È con grandi aspettative che i nicaraguensi guardano al dialogo di pace tra il governo di Ortega e i diversi settori dell’opposizione che inizia oggi a Managua con la mediazione della Conferenza episcopale.

I vescovi hanno accettato di promuovere l’iniziativa solo dopo aver costretto l’esecutivo ad accogliere una serie di «premesse ineludibili», tra cui la fine immediata della repressione e il via libera all’ingresso della Commissione Interamericana per i diritti umani, incaricata di indagare sulla violenta risposta della polizia e dei gruppi paramilitari affini al governo alle mobilitazioni innescate dalla riforma della previdenza sociale.

Le proteste, che non si sono più fermate in tutto il paese, rivendicano il ritorno allo stato di diritto, politiche ecologiche e di giustizia sociale e coinvolgono operai, disoccupati, precari, pensionati e giovani.
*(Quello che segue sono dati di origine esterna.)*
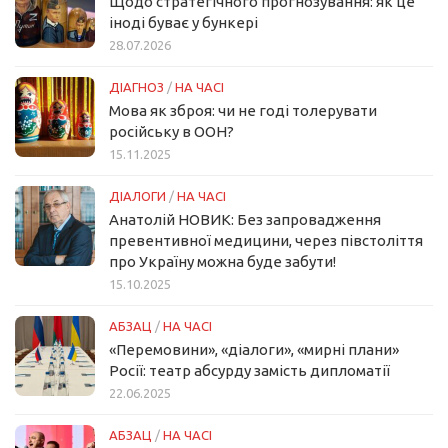
Щодо стратегічного прогнозування: як це
іноді буває у бункері
28.07.2026
ДІАГНОЗ
/
НА ЧАСІ
Мова як зброя: чи не годі толерувати
російську в ООН?
15.11.2025
ДІАЛОГИ
/
НА ЧАСІ
Анатолій НОВИК: Без запровадження
превентивної медицини, через півстоліття
про Україну можна буде забути!
15.10.2025
АБЗАЦ
/
НА ЧАСІ
«Перемовини», «діалоги», «мирні плани»
Росії: театр абсурду замість дипломатії
22.06.2025
АБЗАЦ
/
НА ЧАСІ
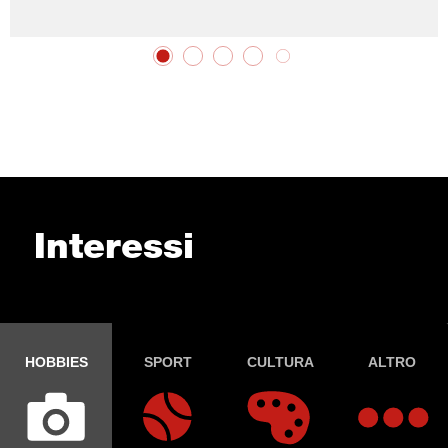
Interessi
HOBBIES
SPORT
CULTURA
ALTRO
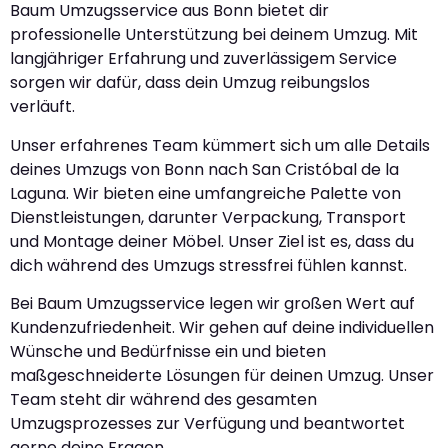
Baum Umzugsservice aus Bonn bietet dir
professionelle Unterstützung bei deinem Umzug. Mit
langjähriger Erfahrung und zuverlässigem Service
sorgen wir dafür, dass dein Umzug reibungslos
verläuft.
Unser erfahrenes Team kümmert sich um alle Details
deines Umzugs von Bonn nach San Cristóbal de la
Laguna. Wir bieten eine umfangreiche Palette von
Dienstleistungen, darunter Verpackung, Transport
und Montage deiner Möbel. Unser Ziel ist es, dass du
dich während des Umzugs stressfrei fühlen kannst.
Bei Baum Umzugsservice legen wir großen Wert auf
Kundenzufriedenheit. Wir gehen auf deine individuellen
Wünsche und Bedürfnisse ein und bieten
maßgeschneiderte Lösungen für deinen Umzug. Unser
Team steht dir während des gesamten
Umzugsprozesses zur Verfügung und beantwortet
gerne deine Fragen.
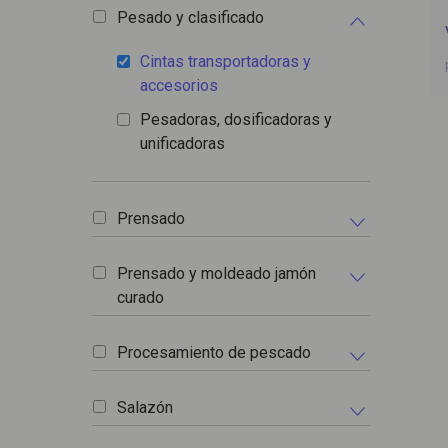
Pesado y clasificado
Cintas transportadoras y
accesorios
Pesadoras, dosificadoras y
unificadoras
Prensado
Prensado y moldeado jamón
curado
Procesamiento de pescado
Salazón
Intanto, secondo la denuncia espressa, tra gli altri, dall’Università Centroamericana, retta dai gesuiti, continua la repressione contro gli studenti nei campus. Quale che sia il risultato del dialogo, in tanti sono pronti a scommettere che la dittatura istituzionale in cui si è trasformato il governo Ortega abbia ormai i giorni contati.